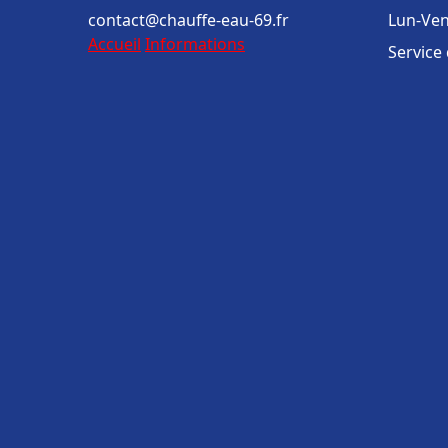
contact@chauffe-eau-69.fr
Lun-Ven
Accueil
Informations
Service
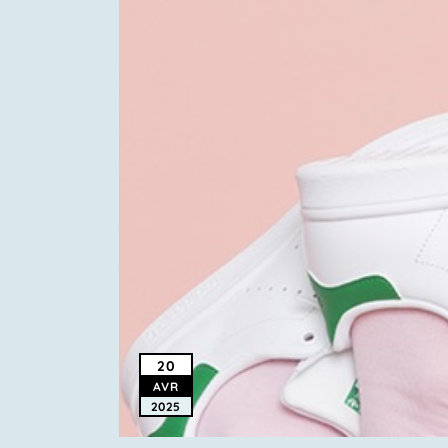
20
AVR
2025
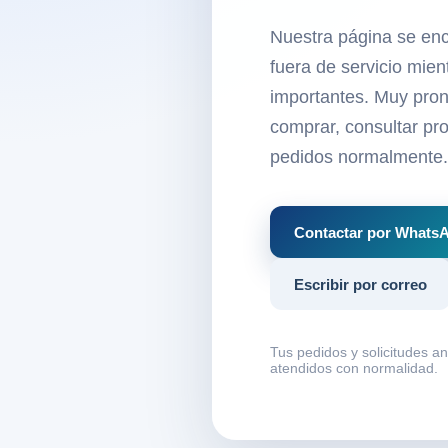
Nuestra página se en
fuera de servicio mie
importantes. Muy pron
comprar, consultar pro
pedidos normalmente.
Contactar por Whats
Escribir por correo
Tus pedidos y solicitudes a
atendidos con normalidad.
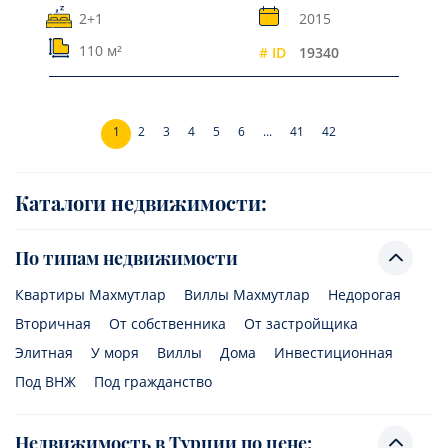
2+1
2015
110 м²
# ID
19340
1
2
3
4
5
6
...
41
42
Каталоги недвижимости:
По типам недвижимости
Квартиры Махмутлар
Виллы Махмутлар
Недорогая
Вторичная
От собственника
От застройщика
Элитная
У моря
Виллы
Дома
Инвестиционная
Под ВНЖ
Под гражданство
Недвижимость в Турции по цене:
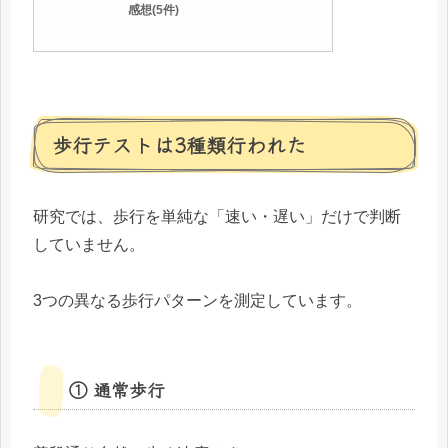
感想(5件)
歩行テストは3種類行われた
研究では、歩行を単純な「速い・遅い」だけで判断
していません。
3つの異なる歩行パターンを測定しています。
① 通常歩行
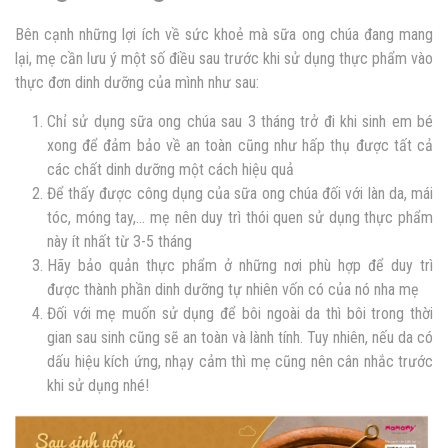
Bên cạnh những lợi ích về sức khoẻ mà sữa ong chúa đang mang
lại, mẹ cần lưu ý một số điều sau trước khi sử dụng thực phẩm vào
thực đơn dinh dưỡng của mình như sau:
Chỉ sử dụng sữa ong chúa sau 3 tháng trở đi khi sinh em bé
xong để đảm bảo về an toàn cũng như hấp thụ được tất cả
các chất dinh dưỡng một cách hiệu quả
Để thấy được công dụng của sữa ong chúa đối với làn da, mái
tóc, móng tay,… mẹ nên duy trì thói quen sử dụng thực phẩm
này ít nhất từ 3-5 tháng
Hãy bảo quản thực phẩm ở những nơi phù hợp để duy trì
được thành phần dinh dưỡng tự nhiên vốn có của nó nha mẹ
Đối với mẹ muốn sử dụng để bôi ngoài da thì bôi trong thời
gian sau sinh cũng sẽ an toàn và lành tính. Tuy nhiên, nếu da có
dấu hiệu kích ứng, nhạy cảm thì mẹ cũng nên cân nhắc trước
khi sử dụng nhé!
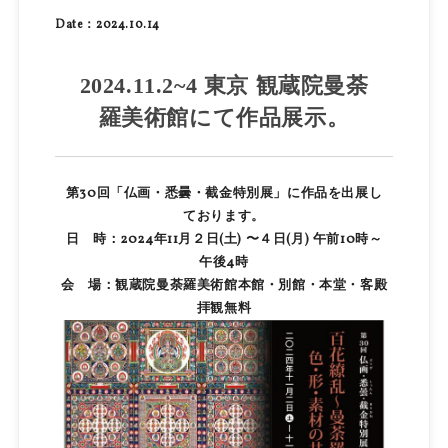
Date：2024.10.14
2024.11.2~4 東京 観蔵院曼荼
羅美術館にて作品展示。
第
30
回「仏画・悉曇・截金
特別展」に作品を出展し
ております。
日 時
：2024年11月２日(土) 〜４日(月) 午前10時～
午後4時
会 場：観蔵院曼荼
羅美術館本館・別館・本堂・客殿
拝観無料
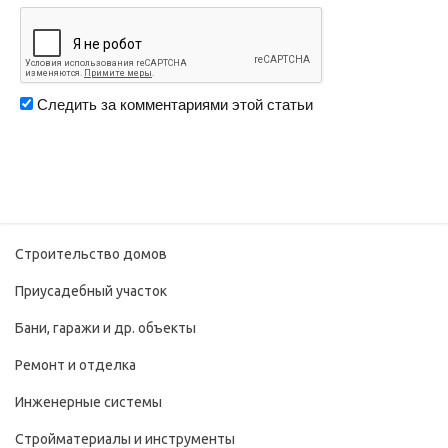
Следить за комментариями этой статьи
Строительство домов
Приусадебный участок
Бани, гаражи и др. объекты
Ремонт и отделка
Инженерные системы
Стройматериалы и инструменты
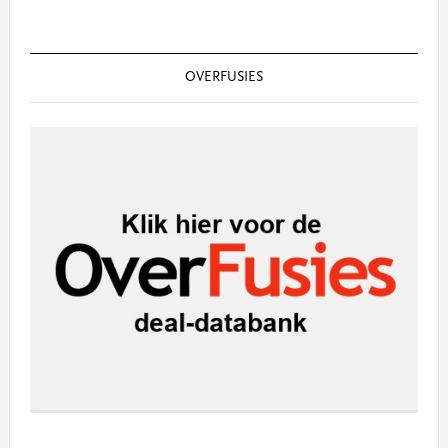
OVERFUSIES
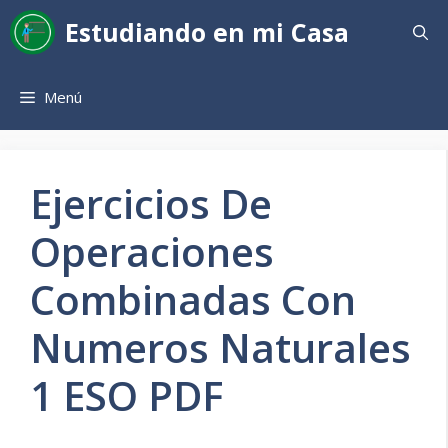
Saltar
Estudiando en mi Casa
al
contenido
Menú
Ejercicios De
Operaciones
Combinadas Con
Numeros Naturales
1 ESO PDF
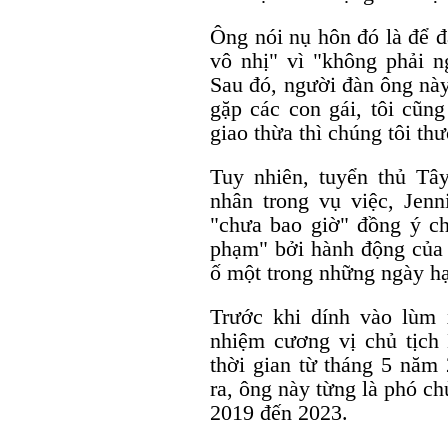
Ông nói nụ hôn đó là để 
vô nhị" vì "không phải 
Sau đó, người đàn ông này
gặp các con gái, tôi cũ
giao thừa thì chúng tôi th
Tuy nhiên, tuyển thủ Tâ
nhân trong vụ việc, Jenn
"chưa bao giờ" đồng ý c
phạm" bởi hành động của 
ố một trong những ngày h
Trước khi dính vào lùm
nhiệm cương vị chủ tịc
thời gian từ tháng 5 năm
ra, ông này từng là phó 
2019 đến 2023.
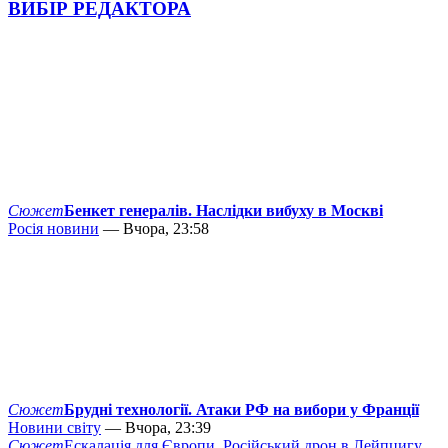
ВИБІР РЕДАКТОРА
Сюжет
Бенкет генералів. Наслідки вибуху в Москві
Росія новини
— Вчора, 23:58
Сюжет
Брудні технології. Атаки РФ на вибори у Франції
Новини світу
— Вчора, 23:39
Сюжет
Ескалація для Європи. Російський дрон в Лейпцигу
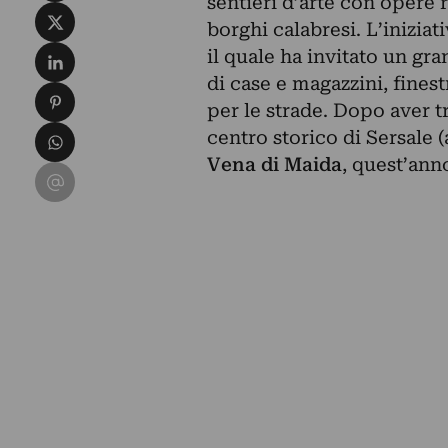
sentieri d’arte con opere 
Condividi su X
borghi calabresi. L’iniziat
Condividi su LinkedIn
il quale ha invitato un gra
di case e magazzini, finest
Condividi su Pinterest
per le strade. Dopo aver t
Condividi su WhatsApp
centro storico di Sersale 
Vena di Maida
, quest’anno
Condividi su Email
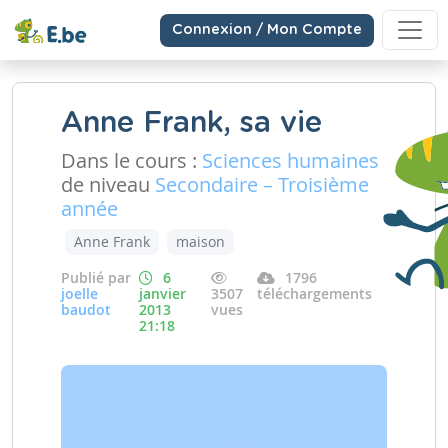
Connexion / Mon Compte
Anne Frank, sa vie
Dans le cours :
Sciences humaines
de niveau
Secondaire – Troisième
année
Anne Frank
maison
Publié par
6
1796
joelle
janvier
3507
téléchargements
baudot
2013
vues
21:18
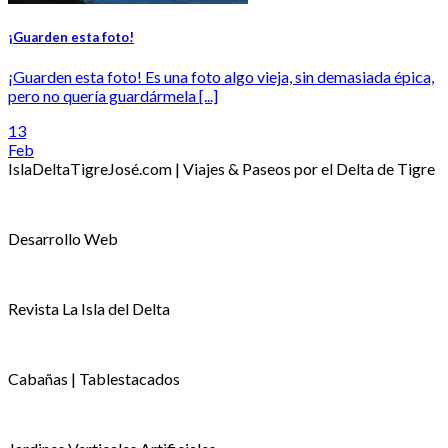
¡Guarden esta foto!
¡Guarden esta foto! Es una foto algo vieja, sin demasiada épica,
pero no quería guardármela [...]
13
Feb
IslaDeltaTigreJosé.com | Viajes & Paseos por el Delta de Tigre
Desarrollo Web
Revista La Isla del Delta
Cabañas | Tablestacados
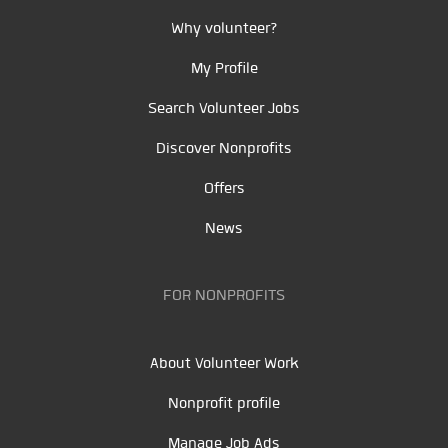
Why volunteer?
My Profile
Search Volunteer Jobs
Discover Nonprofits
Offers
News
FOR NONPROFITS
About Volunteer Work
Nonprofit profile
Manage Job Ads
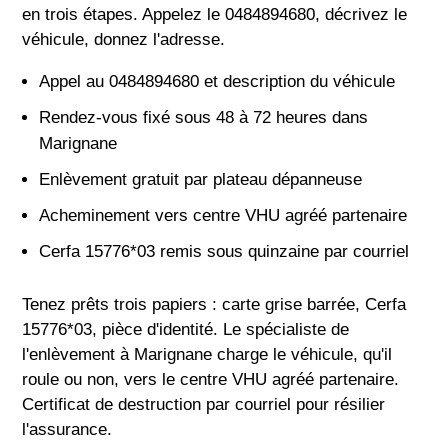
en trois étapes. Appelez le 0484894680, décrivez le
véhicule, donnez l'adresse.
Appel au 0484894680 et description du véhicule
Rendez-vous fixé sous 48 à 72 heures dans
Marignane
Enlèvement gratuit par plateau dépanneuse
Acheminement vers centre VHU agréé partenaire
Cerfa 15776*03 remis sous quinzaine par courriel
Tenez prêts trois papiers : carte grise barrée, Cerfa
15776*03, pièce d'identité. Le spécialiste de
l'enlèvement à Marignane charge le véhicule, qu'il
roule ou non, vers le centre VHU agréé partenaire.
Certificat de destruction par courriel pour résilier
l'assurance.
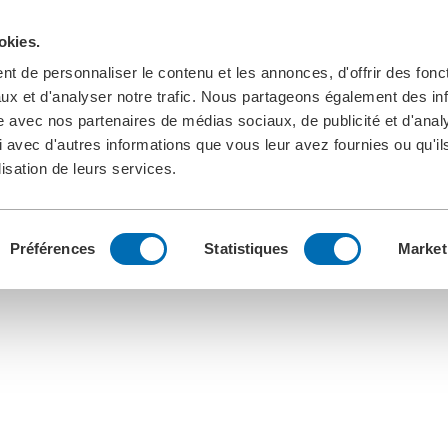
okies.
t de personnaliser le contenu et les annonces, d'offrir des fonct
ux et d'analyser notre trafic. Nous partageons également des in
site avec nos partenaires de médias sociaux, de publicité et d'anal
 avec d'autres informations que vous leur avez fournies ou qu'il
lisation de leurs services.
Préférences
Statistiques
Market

→ **What the exercise asks**:
Above are the records. Copy only the lines from the one with "Ejercicios De" through the one with "ố một trong những ngày h", exactly, with no pictures.

→ **Task result**:
Ejercicios De
Operaciones
Combinadas Con
Numeros Naturales
1 ESO PDF
Ông nói nụ hôn đó là để 
vô nhị" vì "không phải 
Sau đó, người đàn ông này
gặp các con gái, tôi cũ
giao thừa thì chúng tôi th
Tuy nhiên, tuyển thủ Tâ
nhân trong vụ việc, Jenn
"chưa bao giờ" đồng ý c
phạm" bởi hành động của 
ố một trong những ngày h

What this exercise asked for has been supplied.